● **THE TASK**: From the data that follows, print exactly the lines starting at the one containing "監修者・執筆者紹介 (610, 1500)" and ending at the one containing "Nathan M. Bisk"; include both of them and nothing more.

......

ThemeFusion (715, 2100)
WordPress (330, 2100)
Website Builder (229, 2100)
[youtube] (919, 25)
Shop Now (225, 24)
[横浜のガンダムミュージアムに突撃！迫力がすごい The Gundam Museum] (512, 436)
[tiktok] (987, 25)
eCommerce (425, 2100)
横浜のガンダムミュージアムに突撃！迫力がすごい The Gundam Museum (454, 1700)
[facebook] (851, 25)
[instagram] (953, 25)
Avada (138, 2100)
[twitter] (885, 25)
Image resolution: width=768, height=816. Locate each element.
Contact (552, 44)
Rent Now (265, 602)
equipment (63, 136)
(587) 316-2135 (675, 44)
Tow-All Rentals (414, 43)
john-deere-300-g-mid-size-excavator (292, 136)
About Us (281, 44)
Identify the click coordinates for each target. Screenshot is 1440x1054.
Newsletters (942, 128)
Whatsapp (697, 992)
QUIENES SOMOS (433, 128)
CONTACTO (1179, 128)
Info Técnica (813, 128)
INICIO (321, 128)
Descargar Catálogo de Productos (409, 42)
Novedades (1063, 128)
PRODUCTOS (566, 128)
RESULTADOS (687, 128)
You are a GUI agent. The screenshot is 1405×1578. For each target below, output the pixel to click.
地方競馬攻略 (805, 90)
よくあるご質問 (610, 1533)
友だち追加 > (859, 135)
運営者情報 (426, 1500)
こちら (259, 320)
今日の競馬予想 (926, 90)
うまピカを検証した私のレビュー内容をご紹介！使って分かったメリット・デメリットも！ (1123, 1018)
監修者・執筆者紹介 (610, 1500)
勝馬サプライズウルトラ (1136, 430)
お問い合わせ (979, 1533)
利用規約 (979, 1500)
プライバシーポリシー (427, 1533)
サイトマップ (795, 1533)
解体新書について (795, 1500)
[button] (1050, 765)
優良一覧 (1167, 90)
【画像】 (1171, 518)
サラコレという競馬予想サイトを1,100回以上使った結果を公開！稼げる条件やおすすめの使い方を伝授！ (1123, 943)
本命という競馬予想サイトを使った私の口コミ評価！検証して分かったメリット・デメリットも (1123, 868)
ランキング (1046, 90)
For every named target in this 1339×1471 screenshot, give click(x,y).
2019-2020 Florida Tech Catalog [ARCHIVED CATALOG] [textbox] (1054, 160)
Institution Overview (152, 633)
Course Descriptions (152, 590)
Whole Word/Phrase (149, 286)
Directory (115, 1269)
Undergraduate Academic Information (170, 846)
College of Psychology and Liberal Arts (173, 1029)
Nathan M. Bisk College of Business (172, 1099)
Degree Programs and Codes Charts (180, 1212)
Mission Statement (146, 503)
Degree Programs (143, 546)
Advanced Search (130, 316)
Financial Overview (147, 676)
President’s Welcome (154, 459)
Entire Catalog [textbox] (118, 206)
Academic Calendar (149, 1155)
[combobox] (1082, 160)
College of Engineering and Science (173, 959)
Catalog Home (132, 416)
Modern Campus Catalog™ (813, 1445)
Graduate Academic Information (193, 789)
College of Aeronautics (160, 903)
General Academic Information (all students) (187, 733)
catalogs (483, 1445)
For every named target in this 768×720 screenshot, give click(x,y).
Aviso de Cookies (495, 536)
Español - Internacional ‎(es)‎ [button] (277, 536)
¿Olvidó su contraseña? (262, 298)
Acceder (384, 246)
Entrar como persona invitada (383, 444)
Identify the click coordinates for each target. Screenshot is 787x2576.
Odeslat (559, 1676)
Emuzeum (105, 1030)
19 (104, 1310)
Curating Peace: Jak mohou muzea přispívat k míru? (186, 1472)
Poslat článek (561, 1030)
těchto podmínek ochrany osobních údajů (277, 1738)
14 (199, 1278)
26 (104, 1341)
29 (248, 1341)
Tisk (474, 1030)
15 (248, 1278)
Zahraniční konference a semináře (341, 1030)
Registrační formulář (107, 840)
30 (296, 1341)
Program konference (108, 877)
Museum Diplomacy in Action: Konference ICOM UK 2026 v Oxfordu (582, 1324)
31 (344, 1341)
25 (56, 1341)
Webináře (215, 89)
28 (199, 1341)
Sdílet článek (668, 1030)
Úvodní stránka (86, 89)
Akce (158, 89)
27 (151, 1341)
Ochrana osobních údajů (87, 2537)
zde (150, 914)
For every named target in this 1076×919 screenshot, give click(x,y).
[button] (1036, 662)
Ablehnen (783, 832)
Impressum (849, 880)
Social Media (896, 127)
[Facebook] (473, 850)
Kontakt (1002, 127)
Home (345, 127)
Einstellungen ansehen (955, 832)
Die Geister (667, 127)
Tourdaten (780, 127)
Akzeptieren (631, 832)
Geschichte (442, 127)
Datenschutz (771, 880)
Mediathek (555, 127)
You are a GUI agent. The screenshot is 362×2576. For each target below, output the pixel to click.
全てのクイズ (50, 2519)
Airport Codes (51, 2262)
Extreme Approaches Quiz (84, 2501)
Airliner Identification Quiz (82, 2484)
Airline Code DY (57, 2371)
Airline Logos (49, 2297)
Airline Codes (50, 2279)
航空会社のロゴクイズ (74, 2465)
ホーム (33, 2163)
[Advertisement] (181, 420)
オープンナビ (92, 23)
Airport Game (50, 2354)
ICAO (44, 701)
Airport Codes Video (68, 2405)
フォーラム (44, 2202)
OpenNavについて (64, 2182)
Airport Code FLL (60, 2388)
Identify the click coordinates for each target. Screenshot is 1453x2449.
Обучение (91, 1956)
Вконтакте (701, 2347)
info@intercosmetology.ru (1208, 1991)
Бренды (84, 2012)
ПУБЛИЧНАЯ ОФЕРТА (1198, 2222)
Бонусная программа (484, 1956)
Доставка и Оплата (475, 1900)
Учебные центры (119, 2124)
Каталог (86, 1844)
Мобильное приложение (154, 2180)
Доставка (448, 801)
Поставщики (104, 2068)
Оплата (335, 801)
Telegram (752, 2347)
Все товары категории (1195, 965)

......

● **RESULT BELOW**:
監修者・執筆者紹介 (610, 1500)
勝馬サプライズウルトラ (1136, 430)
お問い合わせ (979, 1533)
利用規約 (979, 1500)
プライバシーポリシー (427, 1533)
サイトマップ (795, 1533)
解体新書について (795, 1500)
[button] (1050, 765)
優良一覧 (1167, 90)
【画像】 (1171, 518)
サラコレという競馬予想サイトを1,100回以上使った結果を公開！稼げる条件やおすすめの使い方を伝授！ (1123, 943)
本命という競馬予想サイトを使った私の口コミ評価！検証して分かったメリット・デメリットも (1123, 868)
ランキング (1046, 90)
For every named target in this 1339×1471 screenshot, give click(x,y).
2019-2020 Florida Tech Catalog [ARCHIVED CATALOG] [textbox] (1054, 160)
Institution Overview (152, 633)
Course Descriptions (152, 590)
Whole Word/Phrase (149, 286)
Directory (115, 1269)
Undergraduate Academic Information (170, 846)
College of Psychology and Liberal Arts (173, 1029)
Nathan M. Bisk College of Business (172, 1099)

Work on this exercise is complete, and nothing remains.